Yellow Island Preserve, known as “Looking Down on Rainbows” by the Coast Salish people, was the site of our amazing spring field trip. We are all feeling extremely fortunate to experience the 11-acre native grassland of an island in full bloom in the sunshine. In our quest to learn more about native ecologies, First Foods, and conservation, we spent the day immersed in blooming wildflowers and learning about how The Nature Conservancy is shepherding this ecological and cultural treasure.
Due to the Coast Salish people’s past stewardship and currently that of The Nature Conservancy, Yellow Island’s grasslands are rich with a wide range (200 species) of native plants, which were out in abundance on the rare sunny April day when we arrived on the island.
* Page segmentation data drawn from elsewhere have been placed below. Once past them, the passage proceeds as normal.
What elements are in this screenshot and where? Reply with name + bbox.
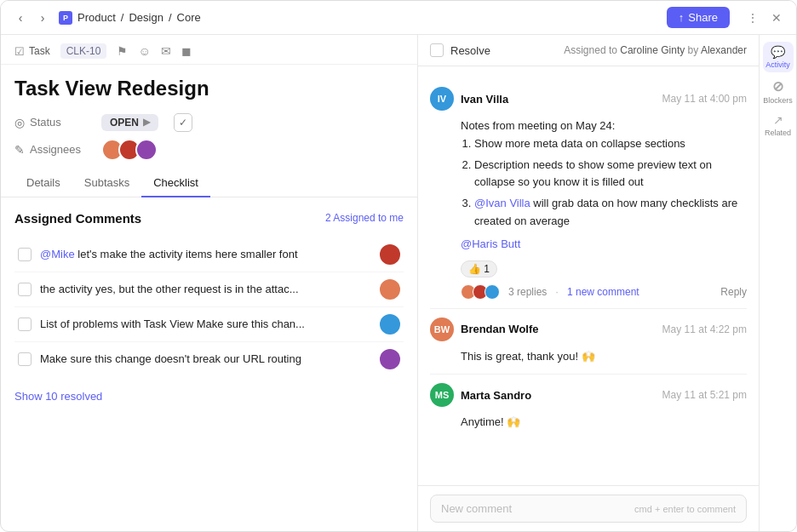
comment-header-ivan: IV Ivan Villa May 11 at 4:00 pm: [430, 87, 747, 111]
top-bar: ‹ › P Product / Design / Core ↑ Share ⋮ …: [1, 1, 796, 35]
related-sidebar-button[interactable]: ↗ Related: [763, 110, 794, 140]
section-title: Assigned Comments: [14, 211, 141, 226]
back-button[interactable]: ‹: [11, 9, 30, 27]
left-panel: ☑ Task CLK-10 ⚑ ☺ ✉ ◼ Task View Redesign…: [1, 35, 418, 531]
item-checkbox-2[interactable]: [18, 283, 32, 296]
tab-checklist[interactable]: Checklist: [141, 169, 210, 197]
assigned-to-name: Caroline Ginty: [620, 44, 685, 56]
comment-input-hint: cmd + enter to comment: [634, 504, 736, 514]
task-type[interactable]: ☑ Task: [14, 45, 50, 58]
image-icon[interactable]: ◼: [181, 44, 192, 58]
tab-details[interactable]: Details: [14, 169, 72, 197]
brendan-text: This is great, thank you! 🙌: [461, 348, 747, 366]
assignees-label-text: Assignees: [30, 143, 81, 156]
activity-sidebar-icon: 💬: [771, 45, 785, 59]
comment-header-brendan: BW Brendan Wolfe May 11 at 4:22 pm: [430, 317, 747, 341]
item-checkbox-4[interactable]: [18, 352, 32, 366]
share-label: Share: [688, 11, 718, 24]
checklist-item: List of problems with Task View Make sur…: [14, 307, 404, 342]
blockers-sidebar-label: Blockers: [763, 96, 793, 105]
status-label-text: Status: [30, 116, 61, 129]
assigned-badge[interactable]: 2 Assigned to me: [325, 212, 404, 224]
item-avatar-2: [380, 279, 400, 300]
checklist-item: Make sure this change doesn't break our …: [14, 342, 404, 376]
window-controls: ⋮ ✕: [743, 9, 786, 27]
new-comment-indicator: 1 new comment: [567, 286, 639, 298]
breadcrumb-product[interactable]: Product: [77, 11, 116, 24]
dot-separator: ·: [555, 285, 559, 298]
status-icon: ◎: [14, 116, 25, 129]
activity-sidebar-button[interactable]: 💬 Activity: [763, 42, 794, 72]
comment-block-brendan: BW Brendan Wolfe May 11 at 4:22 pm This …: [430, 309, 747, 375]
assignee-avatars[interactable]: [101, 139, 158, 161]
assigned-by-name: Alexander: [701, 44, 747, 56]
replies-count: 3 replies: [508, 286, 547, 298]
right-sidebar: 💬 Activity ⊘ Blockers ↗ Related: [759, 35, 796, 531]
comment-list-item: Show more meta data on collapse sections: [474, 135, 747, 153]
breadcrumb-sep-1: /: [121, 11, 124, 24]
task-type-icon: ☑: [14, 45, 25, 58]
comment-intro: Notes from meeting on May 24:: [461, 117, 747, 135]
thumbs-up-reaction[interactable]: 👍 1: [461, 260, 497, 277]
comment-body-ivan: Notes from meeting on May 24: Show more …: [430, 117, 747, 254]
close-button[interactable]: ✕: [767, 9, 786, 27]
comment-input-placeholder: New comment: [441, 502, 512, 515]
section-header: Assigned Comments 2 Assigned to me: [14, 211, 404, 226]
forward-button[interactable]: ›: [33, 9, 52, 27]
blockers-sidebar-icon: ⊘: [772, 78, 783, 94]
tabs: Details Subtasks Checklist: [1, 169, 417, 197]
show-resolved-button[interactable]: Show 10 resolved: [14, 390, 404, 403]
status-value: OPEN: [110, 117, 139, 129]
checklist-content: Assigned Comments 2 Assigned to me @Mike…: [1, 197, 417, 531]
reply-button[interactable]: Reply: [720, 286, 747, 298]
comment-mention-haris: @Haris Butt: [461, 236, 747, 254]
comment-reactions: 👍 1: [430, 260, 747, 277]
breadcrumb-sep-2: /: [169, 11, 172, 24]
status-label: ◎ Status: [14, 116, 91, 129]
comment-time-ivan: May 11 at 4:00 pm: [662, 93, 747, 105]
reply-avatar-3: [485, 284, 500, 300]
status-row: ◎ Status OPEN ▶ ✓: [14, 113, 404, 132]
share-button[interactable]: ↑ Share: [667, 7, 730, 28]
emoji-icon[interactable]: ☺: [138, 44, 150, 58]
comment-input[interactable]: New comment cmd + enter to comment: [430, 495, 747, 523]
resolve-area: Resolve: [430, 43, 490, 57]
status-badge[interactable]: OPEN ▶: [101, 114, 158, 131]
item-checkbox-1[interactable]: [18, 248, 32, 261]
assigned-info: Assigned to Caroline Ginty by Alexander: [564, 44, 747, 56]
tab-subtasks[interactable]: Subtasks: [72, 169, 141, 197]
comment-avatar-ivan: IV: [430, 87, 454, 111]
item-text-4: Make sure this change doesn't break our …: [40, 352, 371, 365]
comment-header-marta: MS Marta Sandro May 11 at 5:21 pm: [430, 383, 747, 407]
reply-avatars: [461, 284, 500, 300]
task-type-label: Task: [29, 45, 50, 57]
activity-header: Resolve Assigned to Caroline Ginty by Al…: [418, 35, 759, 66]
task-id: CLK-10: [60, 43, 107, 59]
task-title-area: Task View Redesign: [1, 65, 417, 110]
item-checkbox-3[interactable]: [18, 317, 32, 331]
assignees-row: ✎ Assignees: [14, 139, 404, 161]
tag-icon[interactable]: ✉: [161, 44, 171, 58]
breadcrumb-core[interactable]: Core: [177, 11, 201, 24]
comment-avatar-brendan: BW: [430, 317, 454, 341]
right-panel: Resolve Assigned to Caroline Ginty by Al…: [418, 35, 796, 531]
flag-icon[interactable]: ⚑: [117, 44, 128, 58]
breadcrumb-design[interactable]: Design: [129, 11, 163, 24]
resolve-checkbox[interactable]: [430, 43, 444, 57]
comment-body-marta: Anytime! 🙌: [430, 414, 747, 432]
comment-author-ivan: Ivan Villa: [461, 93, 508, 106]
minimize-button[interactable]: ⋮: [743, 9, 762, 27]
checklist-item: the activity yes, but the other request …: [14, 272, 404, 307]
complete-button[interactable]: ✓: [174, 113, 192, 132]
assignees-icon: ✎: [14, 143, 25, 157]
item-avatar-4: [380, 349, 400, 369]
resolve-label: Resolve: [450, 44, 490, 57]
comment-author-marta: Marta Sandro: [461, 389, 531, 402]
share-icon: ↑: [679, 11, 685, 24]
avatar-3: [135, 139, 158, 161]
task-meta-bar: ☑ Task CLK-10 ⚑ ☺ ✉ ◼: [1, 35, 417, 65]
comment-list-item: Description needs to show some preview t…: [474, 157, 747, 192]
comment-avatar-marta: MS: [430, 383, 454, 407]
blockers-sidebar-button[interactable]: ⊘ Blockers: [763, 76, 794, 106]
task-fields: ◎ Status OPEN ▶ ✓ ✎ Assignees: [1, 110, 417, 169]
Carpets of western buttercup may be why the Island is called Yellow Island, but sprinkled among the buttercups were fawn lilies, blue-eyed Marys, brittle prickly pears, shooting stars, and chocolate lilies, to name a few.
The ecology thrives in the absence of grazing and under controlled burns similar to Coast Salish people’s practices when the island served as a garden for vegetative food sources. The Coast Salish tended and harvested camas bulbs, and according to Matthew Axling, the Yellow Island Steward, probably roasted them exactly where we were standing listening to him tell secondhand stories of the island’s past. The practice of controlled burns also kept tree growth at bay. There are currently seven species of trees spread around the island and, when examined, some bear 250-year-old fire scars. Douglas firs, adept at surviving fires, are the dominant species. Other trees include Pacific madrone, grand fir, Garry oak, shore pine, Scouler’s willow, and Juniperus maritima or seaside juniper.